Women for Mutual Security, Canadian Women for Peace, International Action Center, International Commission of Inquiry on Economic Sanctions, the Japanese/Arab Cultural Association, Friendship Society Between Japanese Children and Arab Children, World Development Movement (UK), Yellow Cross International (Germany) and more than twenty other groups also join in the call for immediate medical and humanitarian aid for Iraqi civilians and full disclosure and compensation for victims of weapons or waste containing depleted uranium.
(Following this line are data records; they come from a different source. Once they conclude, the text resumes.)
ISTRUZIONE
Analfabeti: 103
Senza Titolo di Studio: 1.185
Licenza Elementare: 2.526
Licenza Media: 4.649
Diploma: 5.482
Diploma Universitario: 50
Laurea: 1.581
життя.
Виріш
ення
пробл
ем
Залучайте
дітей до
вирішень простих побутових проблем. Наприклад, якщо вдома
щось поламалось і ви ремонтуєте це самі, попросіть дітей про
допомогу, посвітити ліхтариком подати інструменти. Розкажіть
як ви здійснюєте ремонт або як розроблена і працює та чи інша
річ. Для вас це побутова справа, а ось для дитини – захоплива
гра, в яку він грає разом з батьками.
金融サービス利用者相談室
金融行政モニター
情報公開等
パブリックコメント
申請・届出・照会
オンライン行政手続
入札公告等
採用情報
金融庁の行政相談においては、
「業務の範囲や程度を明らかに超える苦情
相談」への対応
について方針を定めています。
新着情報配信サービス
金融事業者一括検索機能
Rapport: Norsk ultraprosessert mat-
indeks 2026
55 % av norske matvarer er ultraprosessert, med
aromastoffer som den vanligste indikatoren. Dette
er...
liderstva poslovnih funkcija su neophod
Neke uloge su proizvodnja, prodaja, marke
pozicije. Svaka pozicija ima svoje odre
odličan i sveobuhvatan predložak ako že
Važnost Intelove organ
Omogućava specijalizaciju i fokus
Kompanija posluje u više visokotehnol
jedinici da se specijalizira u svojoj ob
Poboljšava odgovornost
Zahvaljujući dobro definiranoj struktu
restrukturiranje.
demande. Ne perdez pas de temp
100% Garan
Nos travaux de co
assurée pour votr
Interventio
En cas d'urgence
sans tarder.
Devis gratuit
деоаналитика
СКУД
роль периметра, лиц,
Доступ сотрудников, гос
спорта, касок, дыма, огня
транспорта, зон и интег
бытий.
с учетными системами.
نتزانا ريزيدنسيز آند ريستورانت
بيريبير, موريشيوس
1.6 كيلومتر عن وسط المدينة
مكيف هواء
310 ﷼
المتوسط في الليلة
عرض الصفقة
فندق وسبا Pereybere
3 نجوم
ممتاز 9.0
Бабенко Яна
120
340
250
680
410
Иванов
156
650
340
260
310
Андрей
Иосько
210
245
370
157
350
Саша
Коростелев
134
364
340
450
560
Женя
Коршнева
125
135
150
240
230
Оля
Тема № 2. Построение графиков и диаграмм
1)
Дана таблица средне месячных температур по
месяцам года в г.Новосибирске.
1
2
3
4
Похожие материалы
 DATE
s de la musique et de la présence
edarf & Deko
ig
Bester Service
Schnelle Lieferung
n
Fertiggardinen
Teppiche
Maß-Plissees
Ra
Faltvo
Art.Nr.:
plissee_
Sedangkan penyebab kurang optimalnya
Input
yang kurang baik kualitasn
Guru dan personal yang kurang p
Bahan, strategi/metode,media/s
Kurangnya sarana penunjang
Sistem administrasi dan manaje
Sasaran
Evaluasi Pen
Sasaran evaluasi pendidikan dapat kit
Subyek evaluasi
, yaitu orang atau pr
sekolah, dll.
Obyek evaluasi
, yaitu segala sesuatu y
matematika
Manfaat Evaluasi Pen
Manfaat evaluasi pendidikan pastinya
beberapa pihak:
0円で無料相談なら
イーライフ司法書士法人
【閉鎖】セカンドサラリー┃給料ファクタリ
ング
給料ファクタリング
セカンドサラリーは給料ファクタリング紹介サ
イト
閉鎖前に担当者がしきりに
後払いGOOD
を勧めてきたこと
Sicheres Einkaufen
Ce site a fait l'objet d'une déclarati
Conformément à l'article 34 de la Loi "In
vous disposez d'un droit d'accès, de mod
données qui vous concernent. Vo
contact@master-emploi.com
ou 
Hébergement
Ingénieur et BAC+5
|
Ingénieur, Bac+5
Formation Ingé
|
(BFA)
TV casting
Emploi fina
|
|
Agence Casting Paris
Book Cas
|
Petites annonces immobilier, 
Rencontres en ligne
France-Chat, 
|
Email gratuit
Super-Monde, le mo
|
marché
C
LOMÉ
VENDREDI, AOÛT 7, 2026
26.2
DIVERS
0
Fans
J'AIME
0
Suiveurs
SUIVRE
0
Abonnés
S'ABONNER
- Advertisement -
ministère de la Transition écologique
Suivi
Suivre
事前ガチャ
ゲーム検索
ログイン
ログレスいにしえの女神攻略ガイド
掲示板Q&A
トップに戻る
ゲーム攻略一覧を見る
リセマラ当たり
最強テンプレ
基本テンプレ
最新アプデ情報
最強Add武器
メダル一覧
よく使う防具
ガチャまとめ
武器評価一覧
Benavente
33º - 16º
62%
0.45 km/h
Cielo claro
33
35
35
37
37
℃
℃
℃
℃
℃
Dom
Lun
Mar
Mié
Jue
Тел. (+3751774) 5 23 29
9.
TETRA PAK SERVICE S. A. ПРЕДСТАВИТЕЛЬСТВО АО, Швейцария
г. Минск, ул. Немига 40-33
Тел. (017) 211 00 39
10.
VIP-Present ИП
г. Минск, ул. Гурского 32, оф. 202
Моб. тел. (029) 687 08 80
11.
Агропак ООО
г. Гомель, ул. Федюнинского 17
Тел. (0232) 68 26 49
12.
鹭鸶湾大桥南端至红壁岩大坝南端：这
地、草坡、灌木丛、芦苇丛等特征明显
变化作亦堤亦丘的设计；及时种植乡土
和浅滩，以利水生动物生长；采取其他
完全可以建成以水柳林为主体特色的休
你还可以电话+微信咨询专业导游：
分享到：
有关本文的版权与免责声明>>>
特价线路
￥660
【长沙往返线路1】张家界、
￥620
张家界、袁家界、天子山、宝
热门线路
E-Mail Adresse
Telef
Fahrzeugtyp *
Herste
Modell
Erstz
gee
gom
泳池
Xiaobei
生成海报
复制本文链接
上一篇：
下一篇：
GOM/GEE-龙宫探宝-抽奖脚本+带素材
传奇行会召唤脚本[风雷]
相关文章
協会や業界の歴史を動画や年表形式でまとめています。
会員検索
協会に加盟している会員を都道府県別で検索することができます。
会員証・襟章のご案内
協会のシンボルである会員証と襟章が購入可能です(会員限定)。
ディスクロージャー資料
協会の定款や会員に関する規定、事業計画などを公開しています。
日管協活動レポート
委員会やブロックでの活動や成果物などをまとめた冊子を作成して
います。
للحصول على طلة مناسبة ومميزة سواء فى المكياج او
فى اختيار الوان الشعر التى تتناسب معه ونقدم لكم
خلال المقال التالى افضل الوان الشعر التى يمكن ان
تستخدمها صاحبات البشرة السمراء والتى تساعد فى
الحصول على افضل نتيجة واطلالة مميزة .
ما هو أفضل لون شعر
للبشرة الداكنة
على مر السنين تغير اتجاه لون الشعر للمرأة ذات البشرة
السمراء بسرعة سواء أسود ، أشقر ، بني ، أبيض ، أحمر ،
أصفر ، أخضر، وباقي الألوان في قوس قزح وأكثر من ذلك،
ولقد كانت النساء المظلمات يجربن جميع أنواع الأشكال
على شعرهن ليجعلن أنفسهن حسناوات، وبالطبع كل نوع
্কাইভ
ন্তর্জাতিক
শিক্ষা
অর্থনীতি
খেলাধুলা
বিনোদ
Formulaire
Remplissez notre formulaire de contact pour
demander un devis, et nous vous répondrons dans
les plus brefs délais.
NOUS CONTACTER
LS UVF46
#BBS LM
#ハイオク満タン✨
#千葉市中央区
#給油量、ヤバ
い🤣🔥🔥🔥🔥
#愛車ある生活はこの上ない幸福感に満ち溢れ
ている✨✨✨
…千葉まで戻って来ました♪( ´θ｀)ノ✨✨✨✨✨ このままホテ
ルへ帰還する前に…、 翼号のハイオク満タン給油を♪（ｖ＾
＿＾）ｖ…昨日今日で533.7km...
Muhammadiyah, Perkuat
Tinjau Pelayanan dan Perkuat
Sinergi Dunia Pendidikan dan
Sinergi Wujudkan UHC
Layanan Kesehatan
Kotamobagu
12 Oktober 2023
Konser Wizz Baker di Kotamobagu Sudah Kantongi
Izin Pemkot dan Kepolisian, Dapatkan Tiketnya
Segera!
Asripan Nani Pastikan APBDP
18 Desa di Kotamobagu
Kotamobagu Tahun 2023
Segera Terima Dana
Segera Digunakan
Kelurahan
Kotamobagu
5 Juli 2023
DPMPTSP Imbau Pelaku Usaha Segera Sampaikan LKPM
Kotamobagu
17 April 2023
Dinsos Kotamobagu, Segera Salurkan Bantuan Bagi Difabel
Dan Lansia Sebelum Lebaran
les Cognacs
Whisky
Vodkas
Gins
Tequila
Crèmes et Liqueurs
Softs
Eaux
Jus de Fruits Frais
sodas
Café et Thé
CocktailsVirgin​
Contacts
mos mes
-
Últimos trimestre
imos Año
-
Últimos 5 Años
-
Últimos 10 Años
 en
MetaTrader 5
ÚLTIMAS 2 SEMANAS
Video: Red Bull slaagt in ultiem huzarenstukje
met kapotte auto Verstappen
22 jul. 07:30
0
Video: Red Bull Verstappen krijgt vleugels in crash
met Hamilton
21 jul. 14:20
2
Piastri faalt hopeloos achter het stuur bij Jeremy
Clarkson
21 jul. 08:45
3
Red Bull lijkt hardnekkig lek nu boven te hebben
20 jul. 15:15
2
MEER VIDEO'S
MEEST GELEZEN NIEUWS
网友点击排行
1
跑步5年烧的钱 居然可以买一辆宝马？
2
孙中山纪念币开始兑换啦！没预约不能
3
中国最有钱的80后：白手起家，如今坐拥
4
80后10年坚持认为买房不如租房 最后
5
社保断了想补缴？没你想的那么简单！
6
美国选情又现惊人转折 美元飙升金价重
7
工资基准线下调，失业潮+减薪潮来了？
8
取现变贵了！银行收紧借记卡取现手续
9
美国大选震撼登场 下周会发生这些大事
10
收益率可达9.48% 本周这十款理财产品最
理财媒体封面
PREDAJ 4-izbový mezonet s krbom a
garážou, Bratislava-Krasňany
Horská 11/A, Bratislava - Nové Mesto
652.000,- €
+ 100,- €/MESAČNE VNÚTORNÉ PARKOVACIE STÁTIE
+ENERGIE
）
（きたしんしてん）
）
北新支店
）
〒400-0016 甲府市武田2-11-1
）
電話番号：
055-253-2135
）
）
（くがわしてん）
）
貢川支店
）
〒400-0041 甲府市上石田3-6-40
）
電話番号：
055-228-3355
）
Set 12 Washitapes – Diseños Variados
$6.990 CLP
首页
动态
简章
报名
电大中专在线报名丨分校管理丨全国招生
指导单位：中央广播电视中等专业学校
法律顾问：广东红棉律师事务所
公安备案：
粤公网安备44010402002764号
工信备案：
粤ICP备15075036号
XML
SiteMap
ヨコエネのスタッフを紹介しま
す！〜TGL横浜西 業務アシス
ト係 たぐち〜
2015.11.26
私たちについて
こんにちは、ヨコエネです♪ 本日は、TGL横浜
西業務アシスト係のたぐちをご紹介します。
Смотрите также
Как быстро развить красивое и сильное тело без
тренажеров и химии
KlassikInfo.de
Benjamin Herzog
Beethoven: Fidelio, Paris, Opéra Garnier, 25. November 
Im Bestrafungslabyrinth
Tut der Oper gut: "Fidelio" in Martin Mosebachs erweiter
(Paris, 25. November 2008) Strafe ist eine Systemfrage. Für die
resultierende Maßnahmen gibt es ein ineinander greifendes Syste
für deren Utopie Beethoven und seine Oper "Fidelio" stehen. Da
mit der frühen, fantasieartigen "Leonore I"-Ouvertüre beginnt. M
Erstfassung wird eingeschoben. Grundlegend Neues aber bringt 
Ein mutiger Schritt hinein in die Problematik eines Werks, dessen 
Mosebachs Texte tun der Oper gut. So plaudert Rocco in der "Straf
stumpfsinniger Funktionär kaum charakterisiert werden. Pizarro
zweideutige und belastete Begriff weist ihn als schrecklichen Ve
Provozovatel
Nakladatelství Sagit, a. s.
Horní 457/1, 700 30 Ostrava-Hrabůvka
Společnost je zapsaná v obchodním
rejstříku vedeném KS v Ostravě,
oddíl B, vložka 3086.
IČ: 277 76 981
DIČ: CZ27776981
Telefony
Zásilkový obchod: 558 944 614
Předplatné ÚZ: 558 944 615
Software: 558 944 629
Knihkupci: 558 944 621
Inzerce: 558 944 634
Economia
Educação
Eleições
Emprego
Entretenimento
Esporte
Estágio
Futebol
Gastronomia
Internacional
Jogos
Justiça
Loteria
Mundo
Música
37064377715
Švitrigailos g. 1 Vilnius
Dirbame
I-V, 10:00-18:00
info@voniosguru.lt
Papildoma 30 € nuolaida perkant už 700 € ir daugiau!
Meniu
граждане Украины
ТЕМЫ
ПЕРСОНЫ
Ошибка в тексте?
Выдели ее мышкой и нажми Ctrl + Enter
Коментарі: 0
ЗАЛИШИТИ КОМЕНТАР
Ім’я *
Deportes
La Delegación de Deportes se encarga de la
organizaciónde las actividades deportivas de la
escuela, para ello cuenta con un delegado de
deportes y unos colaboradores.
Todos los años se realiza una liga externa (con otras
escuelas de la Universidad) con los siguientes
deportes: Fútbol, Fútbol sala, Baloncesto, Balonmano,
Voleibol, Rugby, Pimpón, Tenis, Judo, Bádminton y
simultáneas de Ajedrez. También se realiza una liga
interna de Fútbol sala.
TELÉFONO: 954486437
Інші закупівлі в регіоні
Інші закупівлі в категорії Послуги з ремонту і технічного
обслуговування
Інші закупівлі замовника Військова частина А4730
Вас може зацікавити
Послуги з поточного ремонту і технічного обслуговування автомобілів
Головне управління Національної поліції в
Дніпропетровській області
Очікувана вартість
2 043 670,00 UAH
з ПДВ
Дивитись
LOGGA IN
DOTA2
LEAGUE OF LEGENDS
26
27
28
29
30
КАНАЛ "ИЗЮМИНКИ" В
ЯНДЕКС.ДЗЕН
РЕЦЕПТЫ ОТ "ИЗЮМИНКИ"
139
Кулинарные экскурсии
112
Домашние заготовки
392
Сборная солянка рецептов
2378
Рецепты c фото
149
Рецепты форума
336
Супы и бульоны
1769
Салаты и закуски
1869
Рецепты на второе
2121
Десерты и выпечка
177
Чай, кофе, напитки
The Iraqi children have an absolute right to relief from the hardship of war and to life-sustaining food and medical relief. Sanctions cannot be used to deprive children from these rights even if the intended purpose of sanctions seeks to address other issues. The International Court of Justice, in its decision of 27 June 1986 (Nicaragua v. US), ruled that Common Article 3 of the Geneva Conventions of 1949 provides a minimum standard for all countries and in all armed conflict situations. The sanctions are a part of the war against Iraq, and therefore fall under review of this binding legal principle. In addition to the International Court of Justice ruling, we remind the Commission that basic principles of humanitarian law are jus cogens and may not be abrogated in any way. This principle is also part of the UN Charter, which in its Article 1, sec. 3, mandates international action for pressing humanitarian concerns.

Madame Papandreou joins us in welcoming the work of another former first lady, Madame Graca Machel, and her important work on the impact of war on children. We ask Madame Machel to carry out an investigation of the tragic situation of the Iraqi children and incorporate it into her report to the General Assembly this year. We urge careful review of the medical effects of the use of depleted uranium and the continued presence in Iraq of tons of bullets containing depleted uranium left by the US forces. That review should also investigate that many American children born after the war also have disabilities and deformities linked to the exposure of their fathers or mothers to depleted uranium during their military duty. In investigating the use of depleted uranium, Madame Machel could carry out a joint mission with the Commission's rapporteur on toxics Madame Fatma Ksentini. We will submit a complete dossier to Madame Ksentini and ask her to report on this to the 53 session of the Commission.
We attach to this statement a report by Dr. Beatrice Boctor for the International Commission of Inquiry on Economic Sanctions which provides a summary of the findings of the WHO and documents other violations of the rights of children.